Stored items
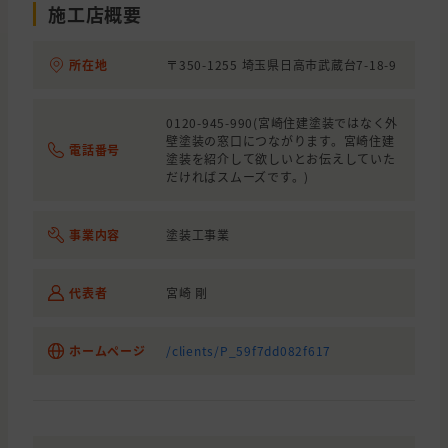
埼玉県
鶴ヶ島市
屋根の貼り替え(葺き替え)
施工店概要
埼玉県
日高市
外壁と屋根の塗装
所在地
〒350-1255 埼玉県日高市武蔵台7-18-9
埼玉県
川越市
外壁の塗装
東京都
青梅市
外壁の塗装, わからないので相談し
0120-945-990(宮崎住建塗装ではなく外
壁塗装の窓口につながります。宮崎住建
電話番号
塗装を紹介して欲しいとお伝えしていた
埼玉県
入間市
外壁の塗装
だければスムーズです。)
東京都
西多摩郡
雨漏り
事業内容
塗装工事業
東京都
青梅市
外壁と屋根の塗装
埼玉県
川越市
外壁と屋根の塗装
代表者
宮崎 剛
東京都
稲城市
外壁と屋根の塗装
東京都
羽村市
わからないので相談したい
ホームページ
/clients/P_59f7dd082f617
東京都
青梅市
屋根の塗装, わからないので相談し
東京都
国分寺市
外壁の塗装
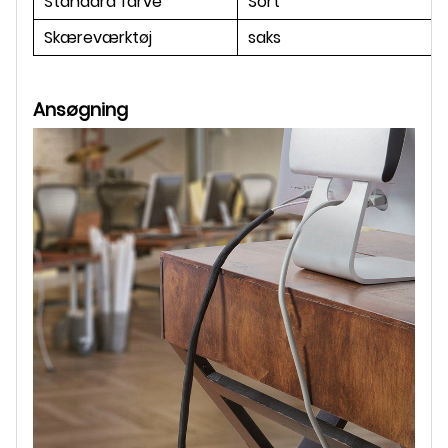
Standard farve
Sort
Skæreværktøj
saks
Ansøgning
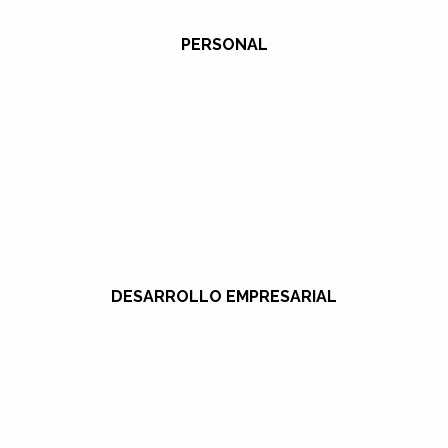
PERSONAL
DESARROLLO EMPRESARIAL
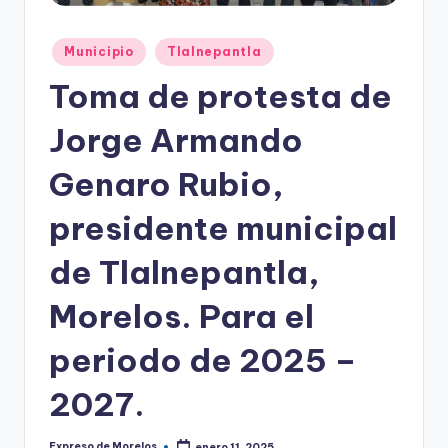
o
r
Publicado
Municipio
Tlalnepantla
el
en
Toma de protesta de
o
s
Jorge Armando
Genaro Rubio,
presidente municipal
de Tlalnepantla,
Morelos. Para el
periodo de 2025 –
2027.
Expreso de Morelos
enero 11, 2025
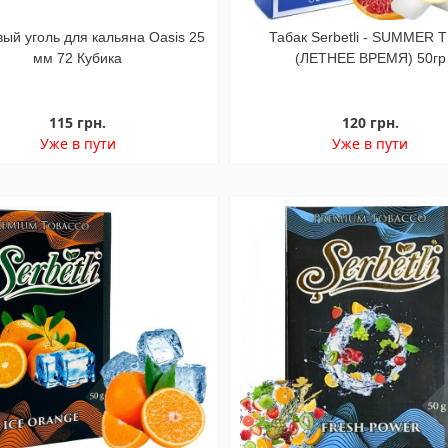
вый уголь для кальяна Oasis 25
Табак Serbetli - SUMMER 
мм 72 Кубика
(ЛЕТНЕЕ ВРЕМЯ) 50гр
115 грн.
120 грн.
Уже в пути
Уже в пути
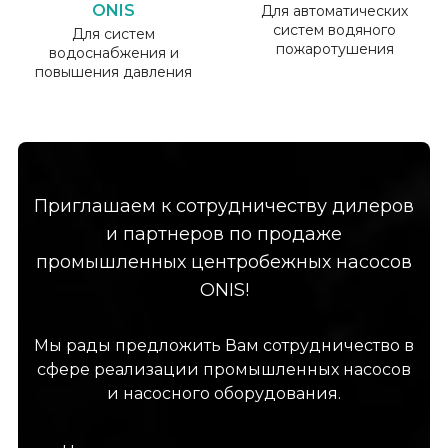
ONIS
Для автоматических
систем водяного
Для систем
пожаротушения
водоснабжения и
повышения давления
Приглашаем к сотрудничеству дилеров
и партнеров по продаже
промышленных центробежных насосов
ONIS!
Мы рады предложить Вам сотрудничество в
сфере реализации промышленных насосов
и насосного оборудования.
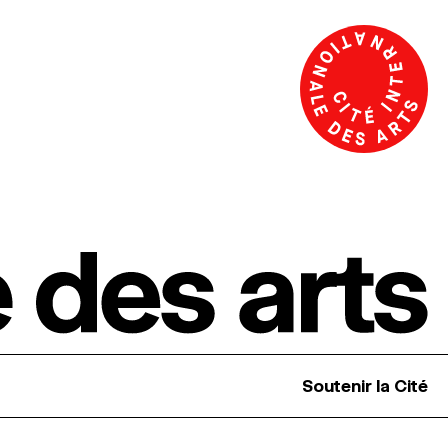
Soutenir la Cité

...

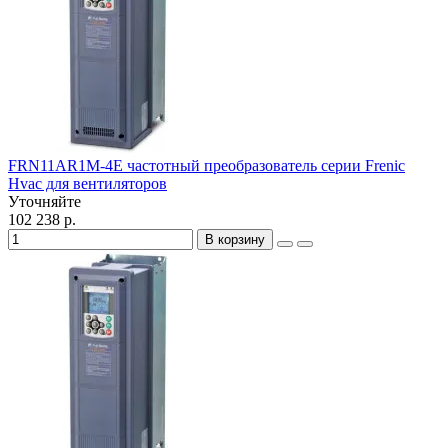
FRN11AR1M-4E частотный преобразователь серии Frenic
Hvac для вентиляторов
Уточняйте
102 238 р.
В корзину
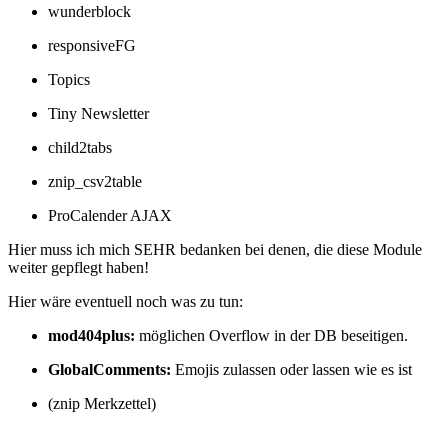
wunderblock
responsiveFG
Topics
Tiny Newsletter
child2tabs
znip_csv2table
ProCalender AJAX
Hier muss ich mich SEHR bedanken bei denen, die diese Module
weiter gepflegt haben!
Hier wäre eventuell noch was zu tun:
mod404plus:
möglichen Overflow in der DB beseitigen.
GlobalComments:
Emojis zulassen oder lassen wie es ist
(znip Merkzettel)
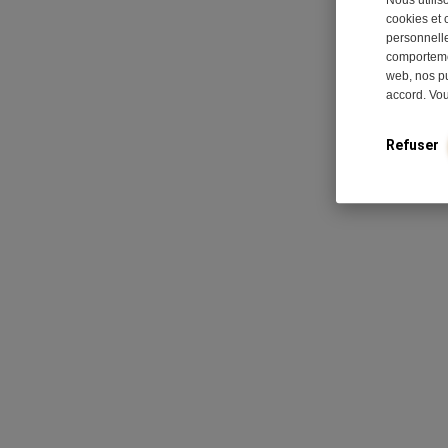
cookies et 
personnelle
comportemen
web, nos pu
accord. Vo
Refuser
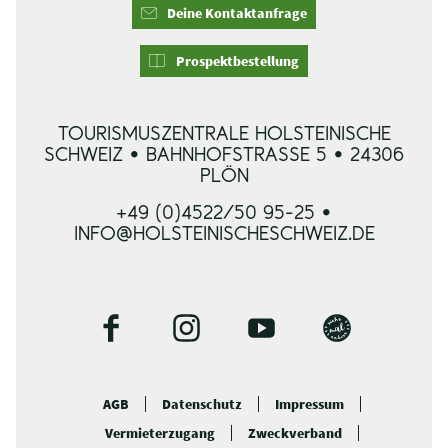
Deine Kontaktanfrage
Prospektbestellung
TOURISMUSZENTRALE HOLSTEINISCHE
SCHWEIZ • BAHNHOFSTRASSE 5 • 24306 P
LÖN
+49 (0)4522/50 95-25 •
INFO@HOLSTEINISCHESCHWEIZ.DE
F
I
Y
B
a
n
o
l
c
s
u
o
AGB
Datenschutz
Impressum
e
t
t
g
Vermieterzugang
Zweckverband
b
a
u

---

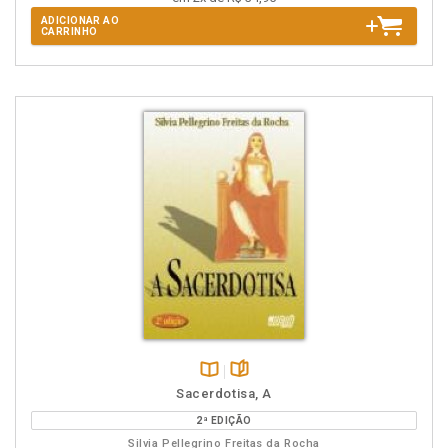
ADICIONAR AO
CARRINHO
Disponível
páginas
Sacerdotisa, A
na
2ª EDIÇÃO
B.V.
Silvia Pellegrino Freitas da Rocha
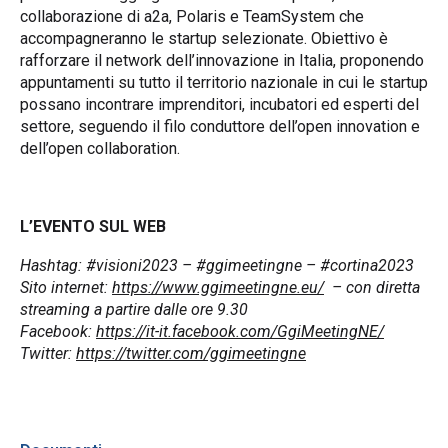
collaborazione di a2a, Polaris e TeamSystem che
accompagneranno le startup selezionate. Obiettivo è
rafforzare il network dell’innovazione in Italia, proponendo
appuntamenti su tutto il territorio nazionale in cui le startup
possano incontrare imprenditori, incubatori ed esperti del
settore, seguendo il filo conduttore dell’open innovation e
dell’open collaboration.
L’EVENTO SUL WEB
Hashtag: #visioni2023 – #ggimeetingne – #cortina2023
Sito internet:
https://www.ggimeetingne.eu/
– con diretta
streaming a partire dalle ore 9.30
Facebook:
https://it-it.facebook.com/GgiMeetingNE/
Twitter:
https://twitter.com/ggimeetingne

> Aim of the task: Which lines above carry the string "dell"? Copy those lines.

> Solution to the problem:
rafforzare il network dell’innovazione in Italia, proponendo
settore, seguendo il filo conduttore dell’open innovation e
dell’open collaboration.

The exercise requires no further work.